Jadi Primadona di Indonesia, Yuk Cari Tahu Lebih Dalam Soal Film Dokumenter!

IslBG

Bosan nonton film superhero, drama, ataupun action? Nggak ada salahnya loh menambah referensi film dengan nonton film dokumenter. Apalagi saat ini industri film dokumenter di Indonesia kini sudah mulai berjaya. Jika yang dulunya sepi peminat kini film dokumenter menjadi salah satu genre yang cukup diminati. 

Pengertian Film Dokumenter

Film dokumenter adalah film nonfiksi yang dimaksudkan untuk mendokumentasikan realitas, terutama untuk keperluan pengajaran, pendidikan, atau mempertahankan catatan sejarah. Mulanya, film dokumenter disebut film “aktualitas” dengan durasi selama 1 menit atau malah kurang. 

Seiring berjalannya waktu, film dokumenter berkembang menjadi lebih panjang dan memasukkan lebih banyak kategori, seperti pendidikan, pengamatan, dan bahkan dokumentasi. Dokumenter juga bersifat mendidik dan sering digunakan di sekolah untuk mengajarkan berbagai prinsip. Platform media sosial seperti YouTube, telah menjadi salah satu media pendistribusian film dokumenter yang lebih mudah dijangkau banyak orang. 

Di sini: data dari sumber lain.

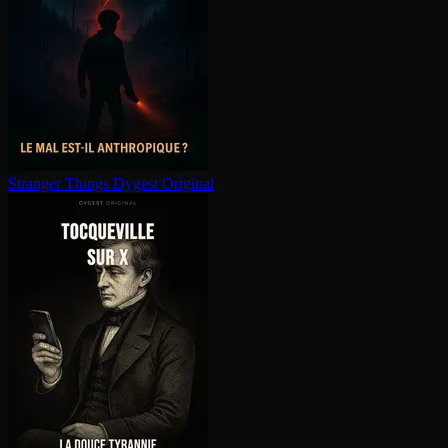
Stranger Things
Dygest Original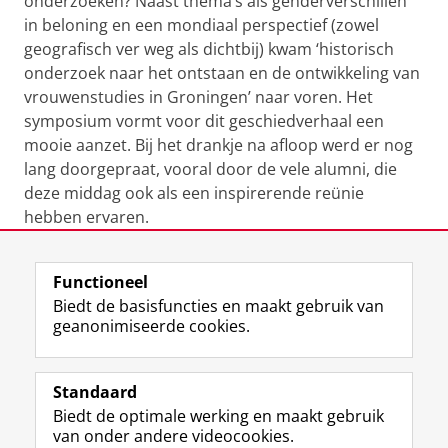
onderzoeken? Naast thema’s als genderverschillen
in beloning en een mondiaal perspectief (zowel
geografisch ver weg als dichtbij) kwam ‘historisch
onderzoek naar het ontstaan en de ontwikkeling van
vrouwenstudies in Groningen’ naar voren. Het
symposium vormt voor dit geschiedverhaal een
mooie aanzet. Bij het drankje na afloop werd er nog
lang doorgepraat, vooral door de vele alumni, die
deze middag ook als een inspirerende reünie
hebben ervaren.
Laatst gewijzigd:
20 juni 2024 07:31
Functioneel
Biedt de basisfuncties en maakt gebruik van
geanonimiseerde cookies.
F
L
R
I
Y
Volg de RUG
a
i
S
n
o
Standaard
c
n
S
s
u
Biedt de optimale werking en maakt gebruik
e
k
-
t
T
Studiekiezers
van onder andere videocookies.
b
e
f
a
u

Ciri Utama Film Dokumenter

Ciri utama film dokumenter adalah menyajikan sebuah fakta yang berhubungan tokoh, peristiwa, hingga lokasi yang nyata. Berbeda dengan fiksi yang kebanyakan tokoh serta settingnya memang sengaja dibuat untuk memberikan kesan lebih nyata. Film dokumenter juga tidak menciptakan suatu peristiwa melainkan merekam peristiwa yang tengah terjadi tersebut. Selain itu film ini juga tidak memiliki tokoh protagonis, antagonis, karena bisanya dokumenter mengangkat isu-isu yang sedang menjadi perbincangan hangat di tengah masyarakat. Strukturnya juga relatif sederhana sehingga mudah dimengerti oleh para penonton. 

Teknik Pengambilan Gambar Film Dokumenter

Meski konsep film dokumenter adalah merekam kejadian nyata, namun tetap harus memperhatikan pengambilan gambarnya, Teknik pengambilan gambar film dokumenter sendiri ada tiga yaitu Kino Pravda, Cinema Verite, dan Post Modern Documentry.

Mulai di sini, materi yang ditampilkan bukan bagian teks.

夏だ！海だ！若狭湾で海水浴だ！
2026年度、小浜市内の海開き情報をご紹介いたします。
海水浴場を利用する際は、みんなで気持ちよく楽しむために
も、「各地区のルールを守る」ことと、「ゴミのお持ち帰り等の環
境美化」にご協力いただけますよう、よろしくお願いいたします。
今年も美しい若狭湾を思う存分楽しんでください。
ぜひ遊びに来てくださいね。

Kino Pravda pertama kali dipopulerkan oleh sineas Rusia bernama Dziga Vertov dengan konsep Kino Eye yang merepresentasikan mata kamera. Pengambilan gambar ini dilakukan dengan merekam seluruh aspek di luar subjek dan objek termasuk properti. Salah satu karya Vertov yang terkenal adalah Man With a Movie Camera (1929), isinya tentang rekonstruksi gambar yang didapat melalui kamera. Film ini berhasil menyampaikan pesan subjektif kepada penonton. 

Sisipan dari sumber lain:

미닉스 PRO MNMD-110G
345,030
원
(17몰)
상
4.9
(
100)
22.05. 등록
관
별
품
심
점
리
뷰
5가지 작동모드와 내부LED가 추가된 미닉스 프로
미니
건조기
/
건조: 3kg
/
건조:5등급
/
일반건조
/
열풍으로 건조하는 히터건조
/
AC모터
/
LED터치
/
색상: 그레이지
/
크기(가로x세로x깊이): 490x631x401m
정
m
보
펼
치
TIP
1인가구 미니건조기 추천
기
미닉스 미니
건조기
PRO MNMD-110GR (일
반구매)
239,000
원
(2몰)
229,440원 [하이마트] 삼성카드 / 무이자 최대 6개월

Cinema Verite adalah teknik yang sudah akrab di kalangan sineas Perancis. Dengan teknik ini mereka bertugas sebagai pengamat yang merekam sebuah peristiwa.  Umumnya sineas yang memakai teknik ini akan menggunakan peralatan tambahans eperti tripod, crane, atau dolly camera movement. Beberapa film yang memakai teknik ini antara lain Nanook of The North (1922) atau Triumph of The Will (1935).

Terakhir, teknik Post Modern Documentary yang mengkombinasikan antara teknik cinema verite dan dramatical visual. Teknik ini menggali lebih dalam mengenai semiologi dan semiotika yang ada pada sebagian bear film dokumenter. 

Industri Film Dokumenter di Indonesia

Saat ini film dokumenter tengah berjaya di Indonesia, apalagi setiap tahunnya Yogyakarta menjadi tuan rumah Festival Film Dokumenter Internasional yang diselenggarakan pada bulan Desember. Bahkan saat ini film dokumenter karya anak bangsa sudah masuk pasar Internasional. Terakhir tercatat bahwa film dokumenter kita masuk dalam jajaran Festival Film Dokumenter di Berlin. Menurut Nia Dinata, sejauh ini film dokumenter Indonesia mengalami peningkatan yang signifikan. GImana, apa kamu tertarik bikin film dokumenter?